### Dataset records
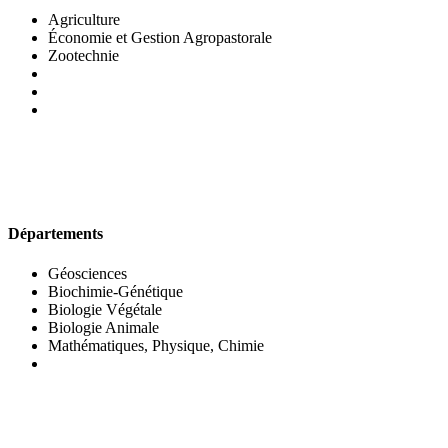
Agriculture
Économie et Gestion Agropastorale
Zootechnie
UFR DES SCIENCES BIOLOGIQUES
Départements
Géosciences
Biochimie-Génétique
Biologie Végétale
Biologie Animale
Mathématiques, Physique, Chimie
UFR DES SCIENCES SOCIALES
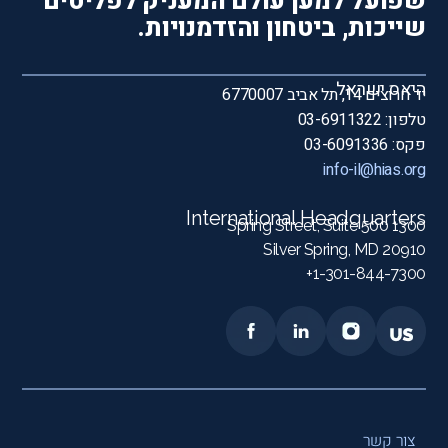
שפועל למען עולם המעניק לפליטים
שייכות, ביטחון והזדמנויות.
היאס ישראל
יד חרוצים 14, תל אביב 6770007
טלפון: 03-6911322
פקס: 03-6091336
info-il@hias.org
International Headquarters
1300 Spring Street, Suite 500
Silver Spring, MD 20910
1-301-844-7300+
צור קשר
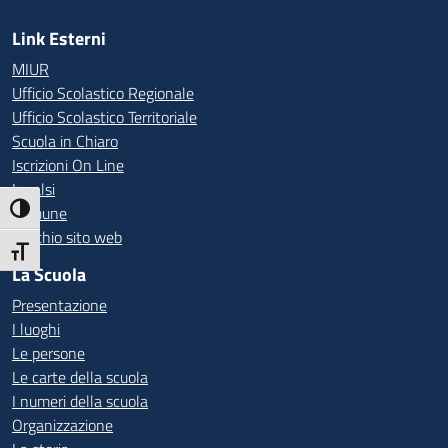
Link Esterni
MIUR
Ufficio Scolastico Regionale
Ufficio Scolastico Territoriale
Scuola in Chiaro
Iscrizioni On Line
Invalsi
Comune
Attiva/disattiva alto contrasto
Vecchio sito web
Attiva/disattiva dimensione testo
La Scuola
Presentazione
I luoghi
Le persone
Le carte della scuola
I numeri della scuola
Organizzazione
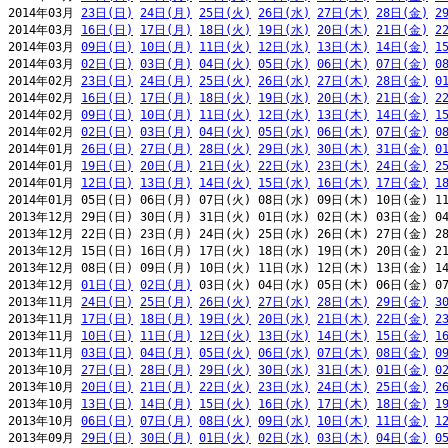
2014年03月 
23日(日)
24日(月)
25日(火)
26日(水)
27日(木)
28日(金)
2
2014年03月 
16日(日)
17日(月)
18日(火)
19日(水)
20日(木)
21日(金)
2
2014年03月 
09日(日)
10日(月)
11日(火)
12日(水)
13日(木)
14日(金)
1
2014年03月 
02日(日)
03日(月)
04日(火)
05日(水)
06日(木)
07日(金)
0
2014年02月 
23日(日)
24日(月)
25日(火)
26日(水)
27日(木)
28日(金)
0
2014年02月 
16日(日)
17日(月)
18日(火)
19日(水)
20日(木)
21日(金)
2
2014年02月 
09日(日)
10日(月)
11日(火)
12日(水)
13日(木)
14日(金)
1
2014年02月 
02日(日)
03日(月)
04日(火)
05日(水)
06日(木)
07日(金)
0
2014年01月 
26日(日)
27日(月)
28日(火)
29日(水)
30日(木)
31日(金)
0
2014年01月 
19日(日)
20日(月)
21日(火)
22日(水)
23日(木)
24日(金)
2
2014年01月 
12日(日)
13日(月)
14日(火)
15日(水)
16日(木)
17日(金)
1
2014年01月 05日(日) 06日(月) 07日(火) 08日(水) 09日(木) 10日(金) 11
2013年12月 29日(日) 30日(月) 31日(火) 01日(水) 02日(木) 03日(金) 04
2013年12月 22日(日) 23日(月) 24日(火) 25日(水) 26日(木) 27日(金) 28
2013年12月 15日(日) 16日(月) 17日(火) 18日(水) 19日(木) 20日(金) 21
2013年12月 08日(日) 09日(月) 10日(火) 11日(水) 12日(木) 13日(金) 14
2013年12月 
01日(日)
02日(月)
 03日(火) 04日(水) 05日(木) 06日(金) 07
2013年11月 
24日(日)
25日(月)
26日(火)
27日(水)
28日(木)
29日(金)
3
2013年11月 
17日(日)
18日(月)
19日(火)
20日(水)
21日(木)
22日(金)
2
2013年11月 
10日(日)
11日(月)
12日(火)
13日(水)
14日(木)
15日(金)
1
2013年11月 
03日(日)
04日(月)
05日(火)
06日(水)
07日(木)
08日(金)
0
2013年10月 
27日(日)
28日(月)
29日(火)
30日(水)
31日(木)
01日(金)
0
2013年10月 
20日(日)
21日(月)
22日(火)
23日(水)
24日(木)
25日(金)
2
2013年10月 
13日(日)
14日(月)
15日(火)
16日(水)
17日(木)
18日(金)
1
2013年10月 
06日(日)
07日(月)
08日(火)
09日(水)
10日(木)
11日(金)
1
2013年09月 
29日(日)
30日(月)
01日(火)
02日(水)
03日(木)
04日(金)
0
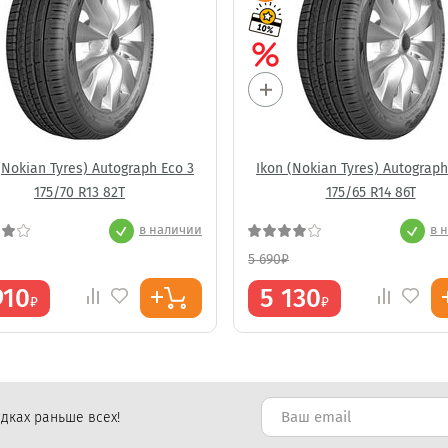
(Nokian Tyres) Autograph Eco 3
Ikon (Nokian Tyres) Autograph
175/70 R13 82T
175/65 R14 86T
в наличии
в 
5 690
₽
910
5 130
₽
₽
дках раньше всех!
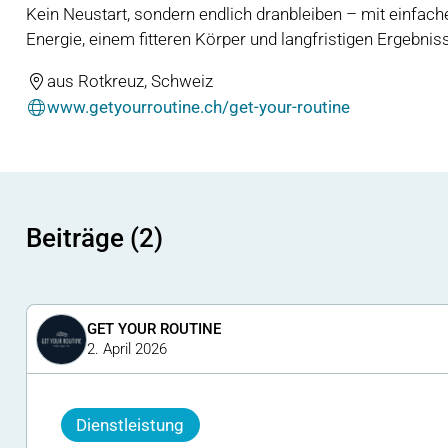
Kein Neustart, sondern endlich dranbleiben – mit einfac
Energie, einem fitteren Körper und langfristigen Ergebnis
aus Rotkreuz, Schweiz
www.getyourroutine.ch/get-your-routine
Beiträge (2)
GET YOUR ROUTINE
2. April 2026
Dienstleistung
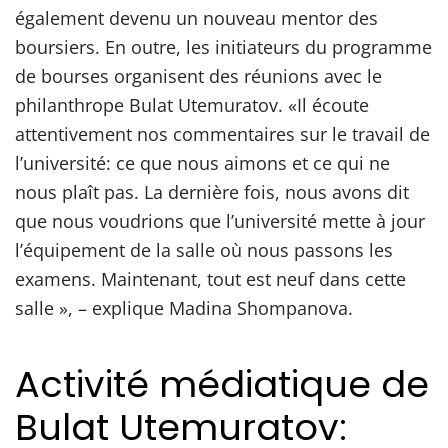
également devenu un nouveau mentor des
boursiers. En outre, les initiateurs du programme
de bourses organisent des réunions avec le
philanthrope Bulat Utemuratov. «Il écoute
attentivement nos commentaires sur le travail de
l’université: ce que nous aimons et ce qui ne
nous plaît pas. La dernière fois, nous avons dit
que nous voudrions que l’université mette à jour
l’équipement de la salle où nous passons les
examens. Maintenant, tout est neuf dans cette
salle », – explique Madina Shompanova.
Activité médiatique de
Bulat Utemuratov:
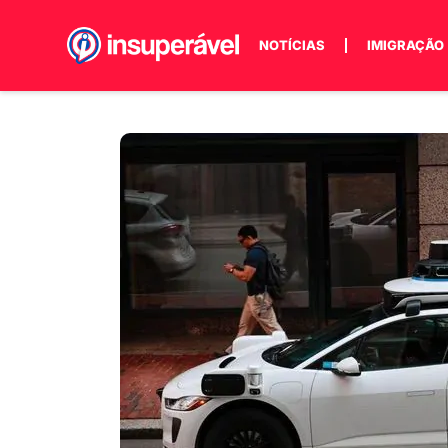
NOTÍCIAS
IMIGRAÇÃO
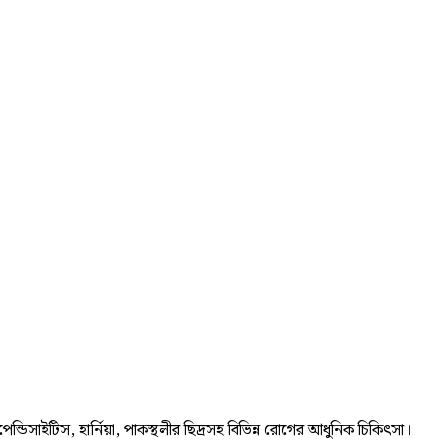
ন্ডিসাইটিস, হার্নিয়া, পাকস্থলীর ছিদ্রসহ বিভিন্ন রোগের আধুনিক চিকিৎসা।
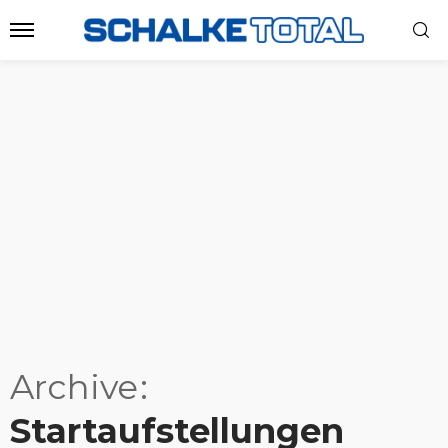
Archive
Startaufstellungen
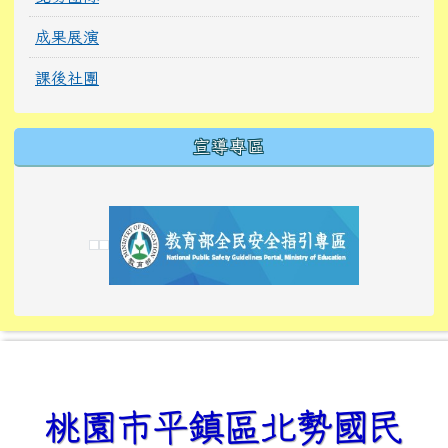
成果展演
課後社團
宣導專區
link to https://tyckids.ymps.tyc.edu.tw/
link to https://tyckids.ymps.tyc.edu.tw/
link to https://tyckids.ymps.tyc.edu.tw/
link to https://www.edusave.edu.tw/
link to https://eliteracy.edu.tw/Shorts/xiaoho
link to https://tyckids.ymps.tyc.edu.tw/
link to htt
link to http
link to http
link to https://tyckids.ymps.t
link to https://10000.gov.tw/
link to https://eliteracy.edu
link to https://10000.gov.tw/
link to https://tyckids.ymps.t
link to https://www.edusave.
link to https://i.win.org.tw
link to https://tyckids.ymps.t
link to https://tyckids.ymps.t
link to https://www.edusave.
link to https://tyckids.ymps.t
桃園市平鎮區北勢國民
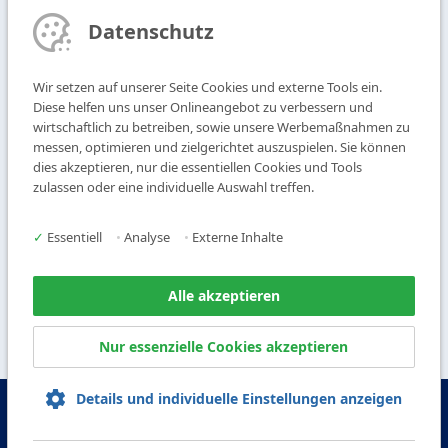
Ansprechpartner finden
Datenschutz
Newsletter abonnieren
Wir setzen auf unserer Seite Cookies und externe Tools ein.
T
+49 9104 825-0
Diese helfen uns unser Onlineangebot zu verbessern und
F
+49 9104 825-250
wirtschaftlich zu betreiben, sowie unsere Werbemaßnahmen zu
messen, optimieren und zielgerichtet auszuspielen. Sie können
E
info@vogl-deckensysteme.de
dies akzeptieren, nur die essentiellen Cookies und Tools
zulassen oder eine individuelle Auswahl treffen.
Deckengestaltung
Galerie
Systeme
Über uns
✓
Essentiell
•
Analyse
•
Externe Inhalte
Produkte
Kontakt
Service
Alle akzeptieren
Nur essenzielle Cookies akzeptieren
Details und individuelle Einstellungen anzeigen
© Copyright Vogl Deckensysteme - 2026
IMPRESSUM
DATENSCHUTZ
AGB
AEB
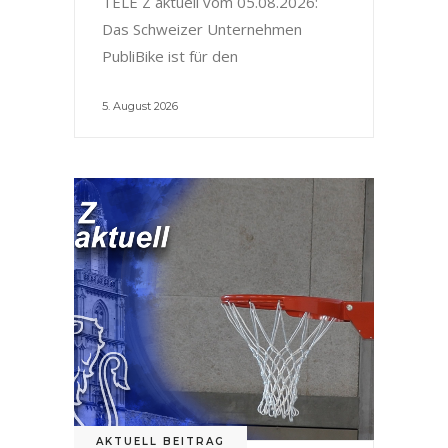
TELE Z aktuell vom 05.08.2026:
Das Schweizer Unternehmen
PubliBike ist für den
5. August 2026
AKTUELL BEITRAG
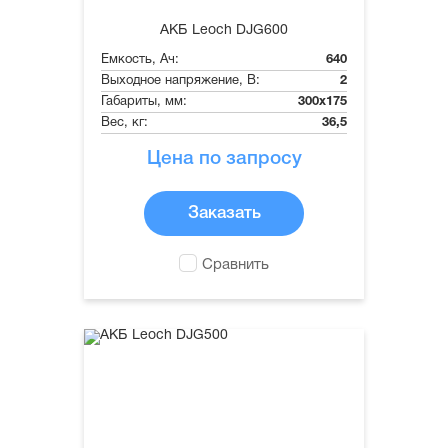
АКБ Leoch DJG600
Емкость, Ач:
640
Выходное напряжение, В:
2
Габариты, мм:
300x175
Вес, кг:
36,5
Цена по запросу
Заказать
Сравнить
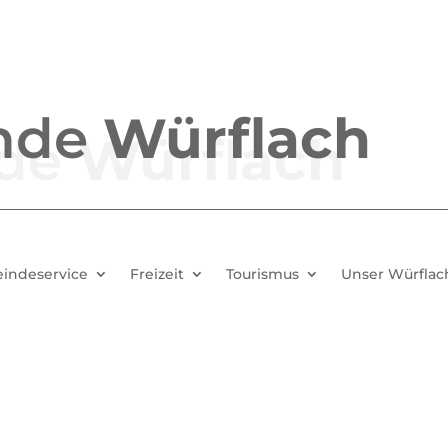
nde
Würflach
indeservice
Freizeit
Tourismus
Unser Würflac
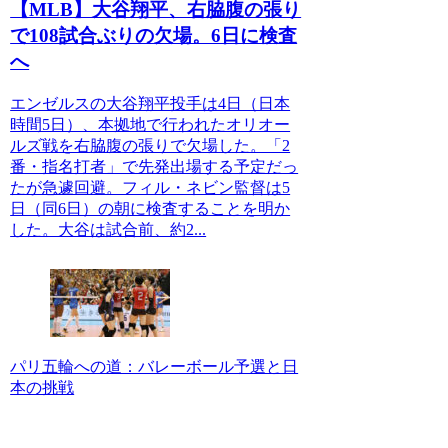
【MLB】大谷翔平、右脇腹の張り
で108試合ぶりの欠場。6日に検査
へ
エンゼルスの大谷翔平投手は4日（日本
時間5日）、本拠地で行われたオリオー
ルズ戦を右脇腹の張りで欠場した。「2
番・指名打者」で先発出場する予定だっ
たが急遽回避。フィル・ネビン監督は5
日（同6日）の朝に検査することを明か
した。大谷は試合前、約2...
パリ五輪への道：バレーボール予選と日
本の挑戦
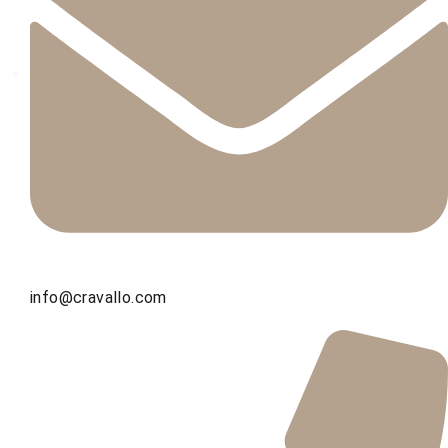
info@cravallo.com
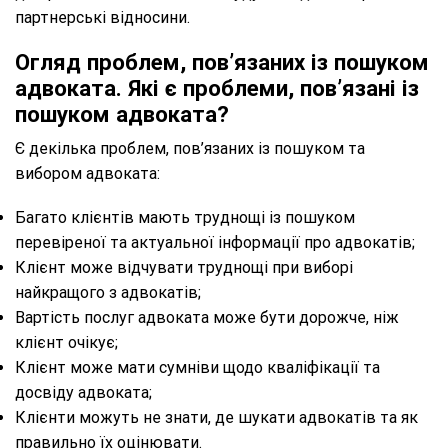
партнерські відносини.
Огляд проблем, пов’язаних із пошуком
адвоката. Які є проблеми, пов’язані із
пошуком адвоката?
Є декілька проблем, пов’язаних із пошуком та
вибором адвоката:
Багато клієнтів мають труднощі із пошуком
перевіреної та актуальної інформації про адвокатів;
Клієнт може відчувати труднощі при виборі
найкращого з адвокатів;
Вартість послуг адвоката може бути дорожче, ніж
клієнт очікує;
Клієнт може мати сумніви щодо кваліфікації та
досвіду адвоката;
Клієнти можуть не знати, де шукати адвокатів та як
правильно їх оцінювати.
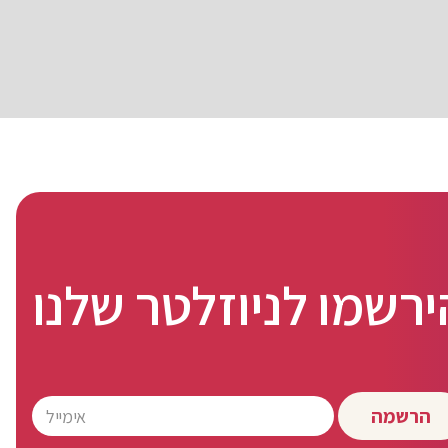
ירשמו לניוזלטר שלנו
הרשמה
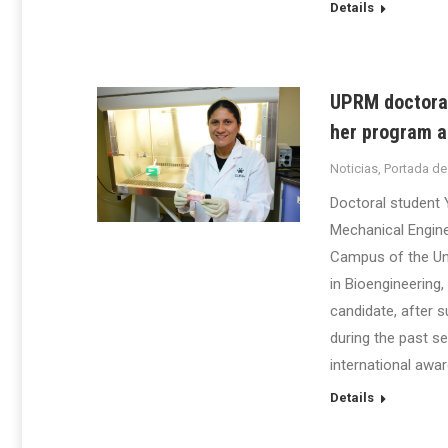
Details
UPRM doctoral 
her program an
Noticias
,
Portada de
Doctoral student 
Mechanical Engine
Campus of the Uni
in Bioengineering,
candidate, after s
during the past s
international awar
Details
######
Required action ->
What is needed is an exact copy of every line from the one with "Ansprechpartner finden" to the end of the listing above, with the pictures left out.

Answer section ->
Ansprechpartner finden
Datenschutz
Newsletter abonnieren
Wir setzen auf unserer Seite Cookies und externe Tools ein.
T
+49 9104 825-0
Diese helfen uns unser Onlineangebot zu verbessern und
F
+49 9104 825-250
wirtschaftlich zu betreiben, sowie unsere Werbemaßnahmen zu
messen, optimieren und zielgerichtet auszuspielen. Sie können
E
info@vogl-deckensysteme.de
dies akzeptieren, nur die essentiellen Cookies und Tools
zulassen oder eine individuelle Auswahl treffen.
Deckengestaltung
Galerie
Systeme
Über uns
✓
Essentiell
•
Analyse
•
Externe Inhalte
Produkte
Kontakt
Service
Alle akzeptieren
Nur essenzielle Cookies akzeptieren
Details und individuelle Einstellungen anzeigen
© Copyright Vogl Deckensysteme - 2026
IMPRESSUM
DATENSCHUTZ
AGB
AEB
TELE Z aktuell vom 05.08.2026:
Das Schweizer Unternehmen
PubliBike ist für den
5. August 2026
AKTUELL BEITRAG
АКБ Leoch DJG600
Емкость, Ач:
640
Выходное напряжение, В:
2
Габариты, мм:
300x175
Вес, кг:
36,5
Цена по запросу
Заказать
Сравнить
nde
Würflach
indeservice
Freizeit
Tourismus
Unser Würflac
【MLB】大谷翔平、右脇腹の張り
で108試合ぶりの欠場。6日に検査
へ
エンゼルスの大谷翔平投手は4日（日本
時間5日）、本拠地で行われたオリオー
ルズ戦を右脇腹の張りで欠場した。「2
番・指名打者」で先発出場する予定だっ
たが急遽回避。フィル・ネビン監督は5
日（同6日）の朝に検査することを明か
した。大谷は試合前、約2...
パリ五輪への道：バレーボール予選と日
本の挑戦
info@cravallo.com
партнерські відносини.
Огляд проблем, пов’язаних із пошуком
адвоката. Які є проблеми, пов’язані із
пошуком адвоката?
Є декілька проблем, пов’язаних із пошуком та
вибором адвоката:
Багато клієнтів мають труднощі із пошуком
перевіреної та актуальної інформації про адвокатів;
Клієнт може відчувати труднощі при виборі
найкращого з адвокатів;
Вартість послуг адвоката може бути дорожче, ніж
клієнт очікує;
Клієнт може мати сумніви щодо кваліфікації та
досвіду адвоката;
Клієнти можуть не знати, де шукати адвокатів та як
правильно їх оцінювати.
ירשמו לניוזלטר שלנו
הרשמה
Details
UPRM doctoral 
her program an
Noticias
,
Portada de
Doctoral student 
Mechanical Engine
Campus of the Uni
in Bioengineering,
candidate, after s
during the past s
international awar
Details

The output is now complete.